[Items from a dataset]
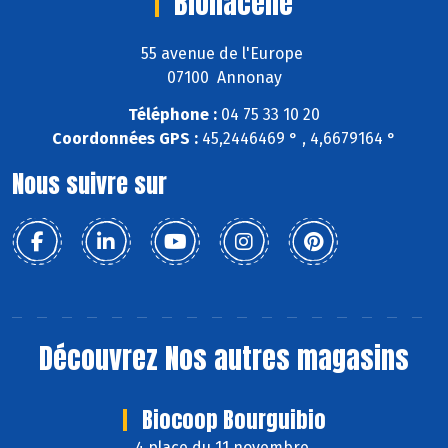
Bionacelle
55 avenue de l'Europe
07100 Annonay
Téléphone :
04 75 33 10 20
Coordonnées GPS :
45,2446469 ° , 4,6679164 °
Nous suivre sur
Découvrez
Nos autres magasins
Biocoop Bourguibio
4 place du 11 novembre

* * *

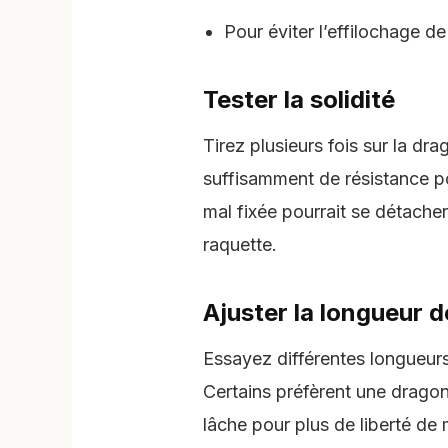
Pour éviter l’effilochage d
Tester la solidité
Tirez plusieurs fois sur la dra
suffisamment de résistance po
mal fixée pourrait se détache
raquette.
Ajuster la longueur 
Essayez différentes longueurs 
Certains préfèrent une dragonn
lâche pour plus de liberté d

__EXERCISE DIRECTIONS__
In the records above, the line with "Ajuster la longueur" marks the start and the line with "lâche pour plus de liberté d" marks the end; copy that stretch exactly, both lines included, and nothing else.

__ANSWER SPACE__
Ajuster la longueur 
Essayez différentes longueurs 
Certains préfèrent une dragonn
lâche pour plus de liberté d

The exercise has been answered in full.